Sen. Robert W. Kasten Jr.'s (R-Wis.) involvement in some questionable Milwaukee real estate deals has resulted in his being named in a civil complaint, and could cost him more than a half million dollars.
Kasten and nine others were named in a suit filed April 13 by the Wisconsin securities commissioner alleging that they took part in fraud and a number of securities law violations, including sale of unregistered securities and sale of securities by unlicensed agents.
The suit contends that Kasten and the others, all partners in various Milwaukee real estate deals, were involved in sales of up to $50 million in securities to thousands of investors. Some of the 30 related businesses named have failed, leaving hundreds of investors with little chance of recovering their money.
Kasten says his involvement in the partnerships was minimal, and investigators say it is unlikely that the senator will face criminal charges. However, the Wisconsin Justice Department has entered the case, and charges could be filed against others.

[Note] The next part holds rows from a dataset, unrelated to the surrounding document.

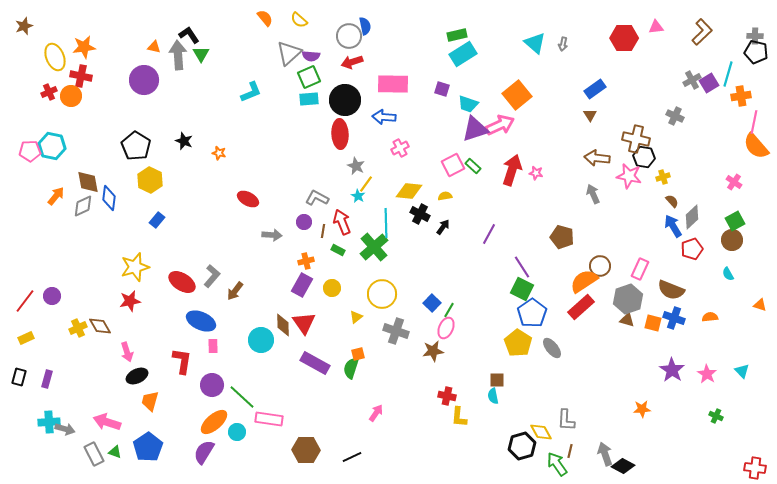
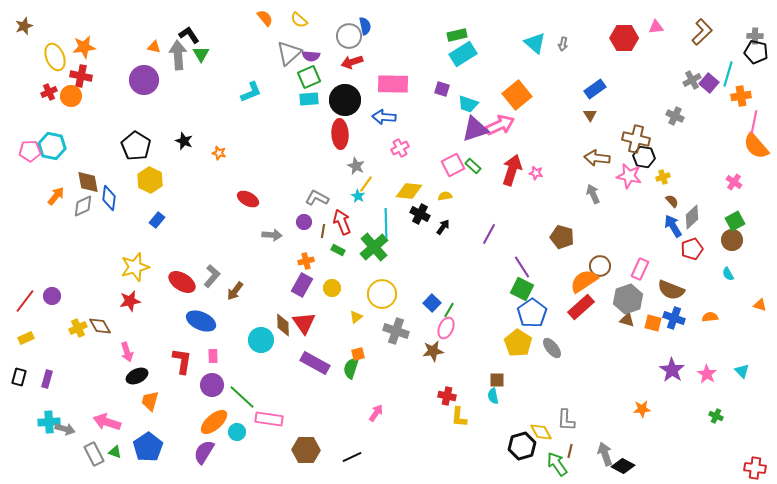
purple square at (709, 83): rotated 18 degrees counterclockwise
pink rectangle at (213, 346): moved 10 px down
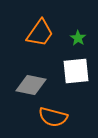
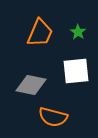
orange trapezoid: rotated 12 degrees counterclockwise
green star: moved 6 px up
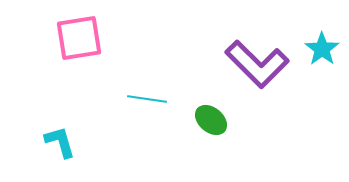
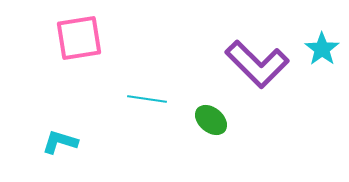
cyan L-shape: rotated 57 degrees counterclockwise
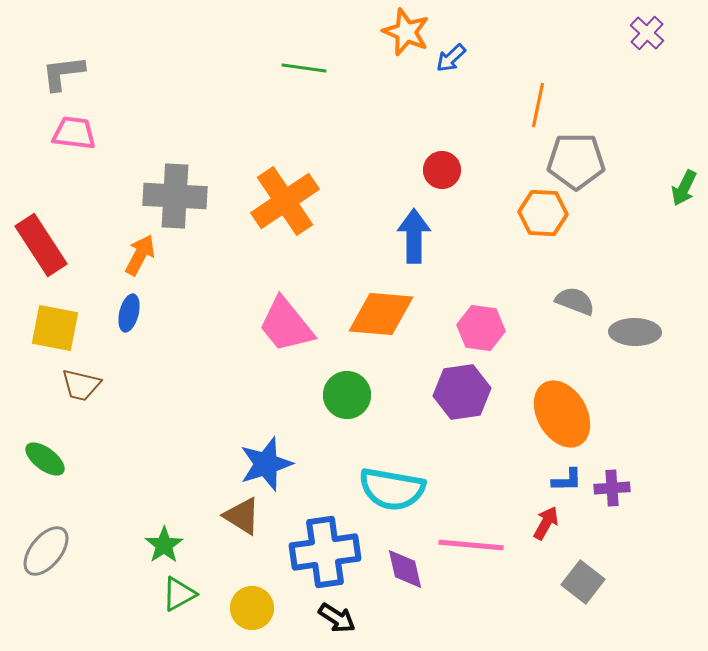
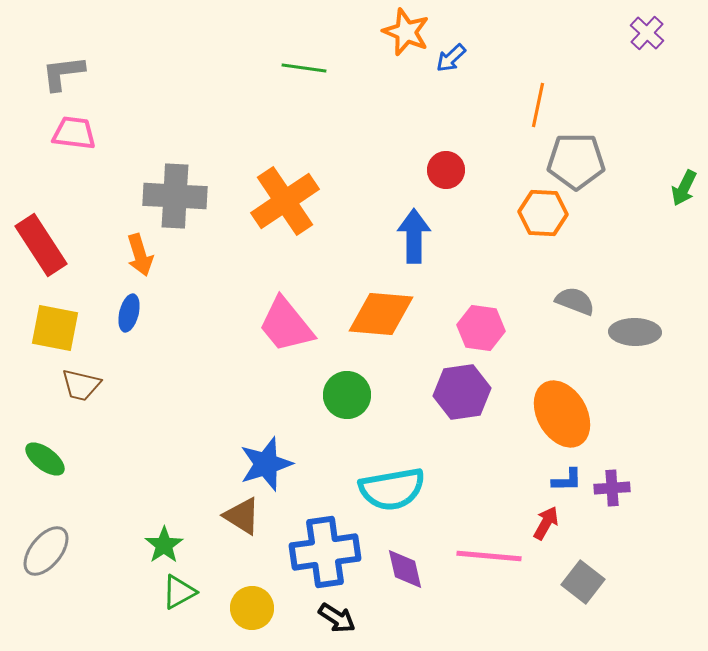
red circle at (442, 170): moved 4 px right
orange arrow at (140, 255): rotated 135 degrees clockwise
cyan semicircle at (392, 489): rotated 20 degrees counterclockwise
pink line at (471, 545): moved 18 px right, 11 px down
green triangle at (179, 594): moved 2 px up
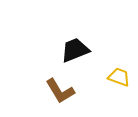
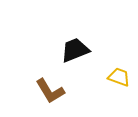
brown L-shape: moved 10 px left
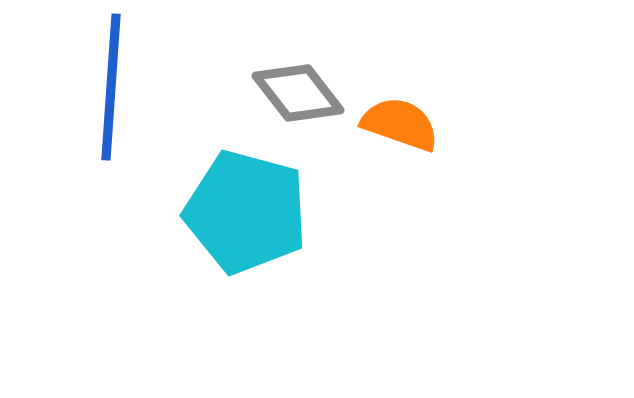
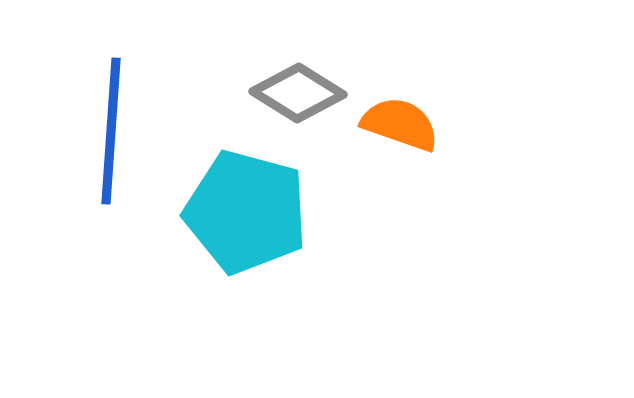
blue line: moved 44 px down
gray diamond: rotated 20 degrees counterclockwise
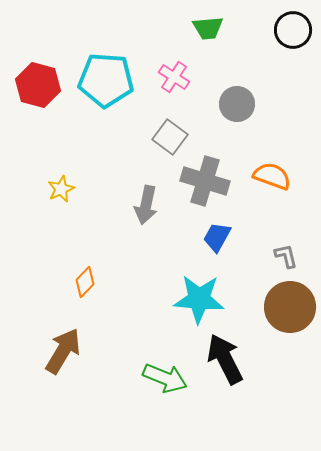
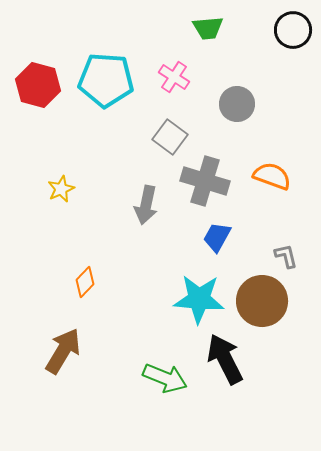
brown circle: moved 28 px left, 6 px up
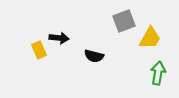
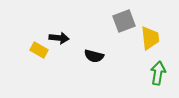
yellow trapezoid: rotated 35 degrees counterclockwise
yellow rectangle: rotated 36 degrees counterclockwise
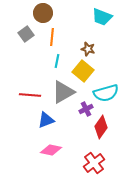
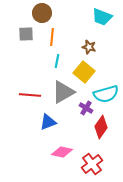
brown circle: moved 1 px left
gray square: rotated 35 degrees clockwise
brown star: moved 1 px right, 2 px up
yellow square: moved 1 px right, 1 px down
cyan semicircle: moved 1 px down
purple cross: moved 1 px up; rotated 32 degrees counterclockwise
blue triangle: moved 2 px right, 2 px down
pink diamond: moved 11 px right, 2 px down
red cross: moved 2 px left, 1 px down
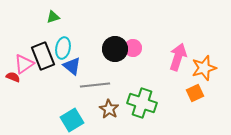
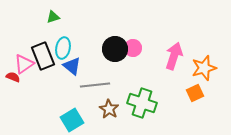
pink arrow: moved 4 px left, 1 px up
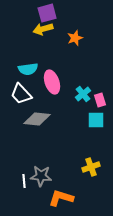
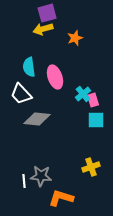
cyan semicircle: moved 1 px right, 2 px up; rotated 90 degrees clockwise
pink ellipse: moved 3 px right, 5 px up
pink rectangle: moved 7 px left
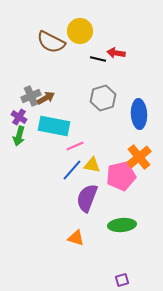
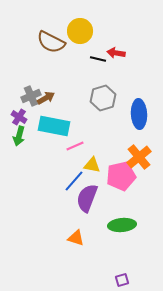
blue line: moved 2 px right, 11 px down
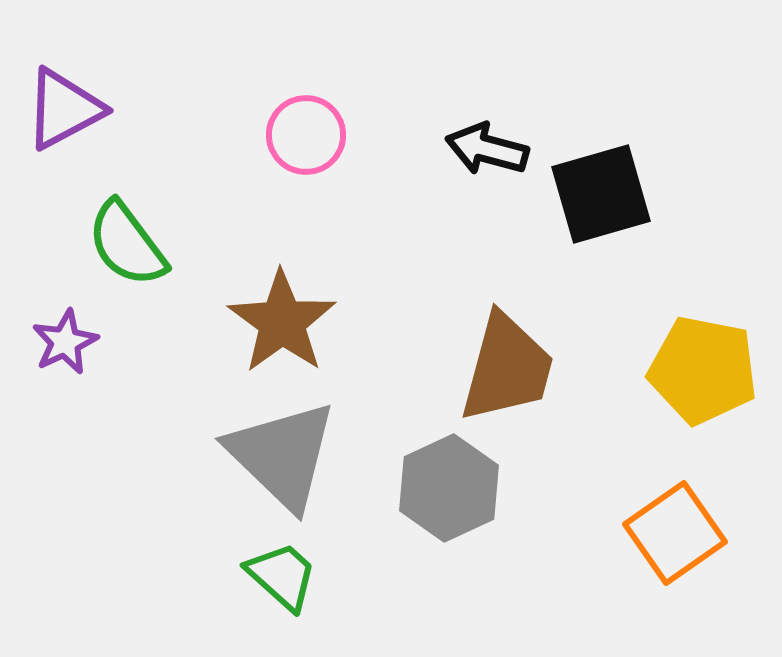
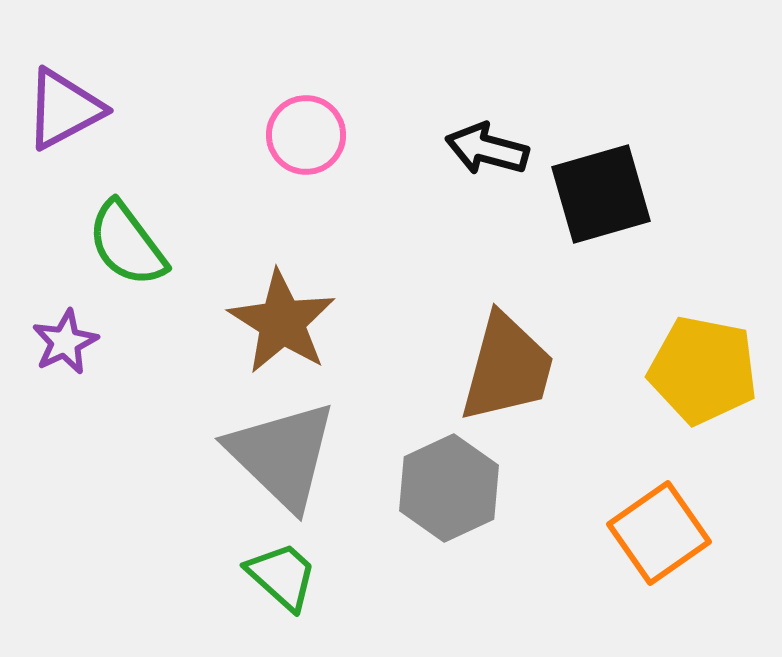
brown star: rotated 4 degrees counterclockwise
orange square: moved 16 px left
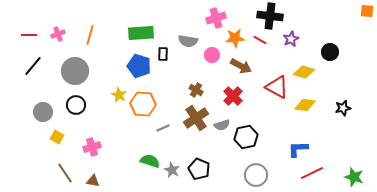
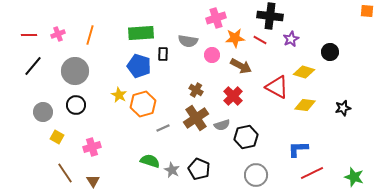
orange hexagon at (143, 104): rotated 20 degrees counterclockwise
brown triangle at (93, 181): rotated 48 degrees clockwise
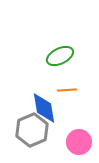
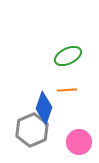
green ellipse: moved 8 px right
blue diamond: rotated 28 degrees clockwise
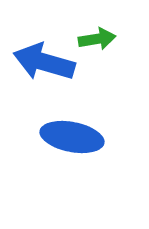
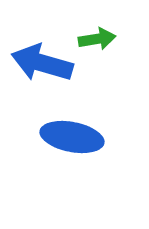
blue arrow: moved 2 px left, 1 px down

The main target is Oliver Plunkett, the Milwaukee promoter who organized and headed the shaky financial empire.
Plunkett filed for reorganization in federal bankrupcy court last month, putting further proceedings against him and his partners on hold. A judge then issued a temporary restraining order barring the sale of any properties.
As a general partner with Plunkett in four real estate ventures, Kasten can be held liable for part of the businesses' debts. Kasten resigned from one of the partnerships shortly before entering the Senate in January, 1981, but did not resign from three others until after the complaint was filed.
Attorneys say the resignation will not shield him from liability, civil or criminal, for actions taken while he was a partner.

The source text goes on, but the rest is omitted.